The LLM lacking guardrails around sensitive information.
“LLMs are unique in that we should not only consider the input from users as untrusted, but the output of LLMs as untrusted,” he pointed out in a blog post. Enterprises can use this list of vulnerabilities to watch for potential problems.
In addition, “there’s been a bit of debate around what’s considered a vulnerability and what’s considered a feature of how LLMs operate,” Klondike said.
These features might look like bugs if a security researcher were assessing a different kind of system, he said. For example, the external endpoint could be an attack vector from either direction — a user could input malicious commands or an LLM could return code that executes in an unsecured fashion. Conversations must be stored in order for the AI to refer back to previous input, which could endanger a user’s privacy.
AI hallucinations, or falsehoods, don’t count as a vulnerability, Klondike pointed out. They aren’t dangerous to the system, though AI hallucinations are factually incorrect.
How to prevent LLM vulnerabilities
Although LLMs are still being explored, research organizations and regulators are moving quickly to create safety guidelines around them.

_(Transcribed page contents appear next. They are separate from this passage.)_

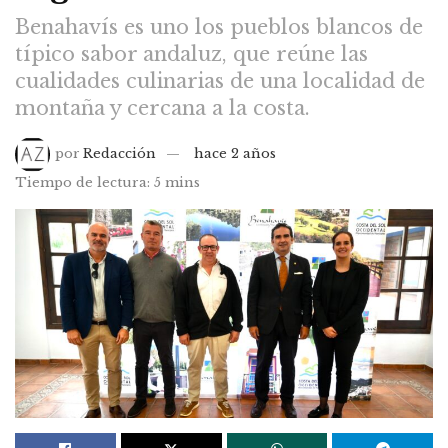
Benahavís es uno los pueblos blancos de
típico sabor andaluz, que reúne las
cualidades culinarias de una localidad de
montaña y cercana a la costa.
por
Redacción
hace 2 años
Tiempo de lectura: 5 mins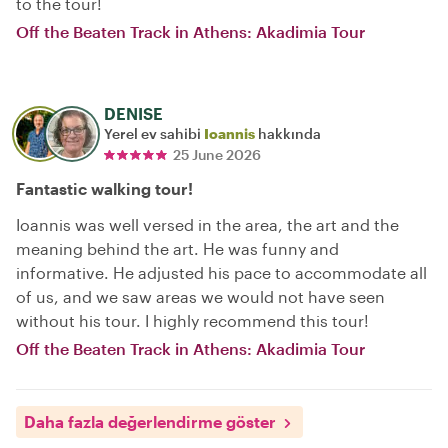
to the tour!
Off the Beaten Track in Athens: Akadimia Tour
DENISE
Yerel ev sahibi
Ioannis
hakkında
25 June 2026
Fantastic walking tour!
Ioannis was well versed in the area, the art and the
meaning behind the art. He was funny and
informative. He adjusted his pace to accommodate all
of us, and we saw areas we would not have seen
without his tour. I highly recommend this tour!
Off the Beaten Track in Athens: Akadimia Tour
Daha fazla değerlendirme göster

Daniel Rohrer, NVIDIA vice president of software security, was on-site at DEF CON and noted that the participating hackers talked about the LLMs as if each brand had a distinct personality. Anthropomorphizing aside, the model an organization chooses does matter, he said in an interview with TechRepublic.
“Choosing the right model for the right task is extremely important,” he said. For example, ChatGPT potentially brings with it some of the more questionable content found on the internet; however, if you’re working on a data science project that involves analyzing questionable content, an LLM system that can look for it might be a valuable tool.
Enterprises will likely want a more tailored system that uses only relevant information. “You have to design for the point of the system and application you’re trying to achieve,” Rohrer said.
Other common suggestions for how to secure an LLM system for enterprise use include:
Limit an LLM’s access to sensitive data.
Educate users on what data the LLM gathers and where that data is stored, including whether it is used for training.
Treat the LLM as if it were a user, with its own authentication/authorization controls on access to proprietary information.
Use the software available to keep AI on task, such as NVIDIA’s NeMo Guardrails or Colang, the language used to build NeMo Guardrails.
Finally, don’t skip the basics, Rohrer said. “For many who are deploying LLM systems, there are a lot of security practices that exist today under the cloud and cloud-based security that can be immediately applied to LLMs that in some cases have been skipped in the race to get to LLM deployment. Don’t skip those steps. We all know how to do cloud. Take those fundamental precautions to insulate your LLM systems, and you’ll go a long way to meeting a number of the usual challenges.”
Note: This article was updated to reflect the DEF CON challenge’s winners and the number of participants.